**EXERCISE DETAILS**.
From top to bottom, return the records that follow exactly.

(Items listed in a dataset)
BEGIN
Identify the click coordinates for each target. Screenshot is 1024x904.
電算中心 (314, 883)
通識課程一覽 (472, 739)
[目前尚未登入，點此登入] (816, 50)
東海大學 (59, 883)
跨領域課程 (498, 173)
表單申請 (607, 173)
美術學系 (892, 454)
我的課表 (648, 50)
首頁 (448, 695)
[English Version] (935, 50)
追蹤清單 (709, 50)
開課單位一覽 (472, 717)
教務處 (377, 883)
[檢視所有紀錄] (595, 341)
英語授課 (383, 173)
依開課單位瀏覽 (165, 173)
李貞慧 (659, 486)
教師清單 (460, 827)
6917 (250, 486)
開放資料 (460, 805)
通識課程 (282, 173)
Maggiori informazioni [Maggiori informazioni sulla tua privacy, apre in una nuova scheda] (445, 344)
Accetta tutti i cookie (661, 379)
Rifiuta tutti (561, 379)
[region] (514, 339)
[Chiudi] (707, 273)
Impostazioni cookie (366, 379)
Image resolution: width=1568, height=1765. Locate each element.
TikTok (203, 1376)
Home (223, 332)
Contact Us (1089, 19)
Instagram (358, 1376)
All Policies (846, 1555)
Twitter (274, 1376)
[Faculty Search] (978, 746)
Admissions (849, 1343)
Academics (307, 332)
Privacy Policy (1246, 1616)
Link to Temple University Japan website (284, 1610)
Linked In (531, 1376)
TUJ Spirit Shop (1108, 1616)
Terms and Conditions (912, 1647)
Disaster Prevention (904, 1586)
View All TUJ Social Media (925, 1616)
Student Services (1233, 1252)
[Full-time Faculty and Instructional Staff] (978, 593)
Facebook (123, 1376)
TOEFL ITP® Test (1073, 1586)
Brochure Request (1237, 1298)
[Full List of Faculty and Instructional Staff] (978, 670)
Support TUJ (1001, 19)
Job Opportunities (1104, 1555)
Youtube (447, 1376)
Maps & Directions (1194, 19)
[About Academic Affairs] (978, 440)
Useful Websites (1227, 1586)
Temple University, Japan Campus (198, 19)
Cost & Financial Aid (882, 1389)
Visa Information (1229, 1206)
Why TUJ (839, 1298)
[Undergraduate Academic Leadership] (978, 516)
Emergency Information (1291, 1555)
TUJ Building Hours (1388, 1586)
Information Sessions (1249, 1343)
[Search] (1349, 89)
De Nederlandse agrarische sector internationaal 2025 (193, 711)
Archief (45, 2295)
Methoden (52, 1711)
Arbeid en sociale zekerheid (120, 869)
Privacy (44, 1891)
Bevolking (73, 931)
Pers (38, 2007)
END
**REPLY**.
Identify the click coordinates for each target. Screenshot is 1024x904.
電算中心 (314, 883)
通識課程一覽 (472, 739)
[目前尚未登入，點此登入] (816, 50)
東海大學 (59, 883)
跨領域課程 (498, 173)
表單申請 (607, 173)
美術學系 (892, 454)
我的課表 (648, 50)
首頁 (448, 695)
[English Version] (935, 50)
追蹤清單 (709, 50)
開課單位一覽 (472, 717)
教務處 (377, 883)
[檢視所有紀錄] (595, 341)
英語授課 (383, 173)
依開課單位瀏覽 (165, 173)
李貞慧 (659, 486)
教師清單 (460, 827)
6917 (250, 486)
開放資料 (460, 805)
通識課程 (282, 173)
Maggiori informazioni [Maggiori informazioni sulla tua privacy, apre in una nuova scheda] (445, 344)
Accetta tutti i cookie (661, 379)
Rifiuta tutti (561, 379)
[region] (514, 339)
[Chiudi] (707, 273)
Impostazioni cookie (366, 379)
Image resolution: width=1568, height=1765. Locate each element.
TikTok (203, 1376)
Home (223, 332)
Contact Us (1089, 19)
Instagram (358, 1376)
All Policies (846, 1555)
Twitter (274, 1376)
[Faculty Search] (978, 746)
Admissions (849, 1343)
Academics (307, 332)
Privacy Policy (1246, 1616)
Link to Temple University Japan website (284, 1610)
Linked In (531, 1376)
TUJ Spirit Shop (1108, 1616)
Terms and Conditions (912, 1647)
Disaster Prevention (904, 1586)
View All TUJ Social Media (925, 1616)
Student Services (1233, 1252)
[Full-time Faculty and Instructional Staff] (978, 593)
Facebook (123, 1376)
TOEFL ITP® Test (1073, 1586)
Brochure Request (1237, 1298)
[Full List of Faculty and Instructional Staff] (978, 670)
Support TUJ (1001, 19)
Job Opportunities (1104, 1555)
Youtube (447, 1376)
Maps & Directions (1194, 19)
[About Academic Affairs] (978, 440)
Useful Websites (1227, 1586)
Temple University, Japan Campus (198, 19)
Cost & Financial Aid (882, 1389)
Visa Information (1229, 1206)
Why TUJ (839, 1298)
[Undergraduate Academic Leadership] (978, 516)
Emergency Information (1291, 1555)
TUJ Building Hours (1388, 1586)
Information Sessions (1249, 1343)
[Search] (1349, 89)
De Nederlandse agrarische sector internationaal 2025 (193, 711)
Archief (45, 2295)
Methoden (52, 1711)
Arbeid en sociale zekerheid (120, 869)
Privacy (44, 1891)
Bevolking (73, 931)
Pers (38, 2007)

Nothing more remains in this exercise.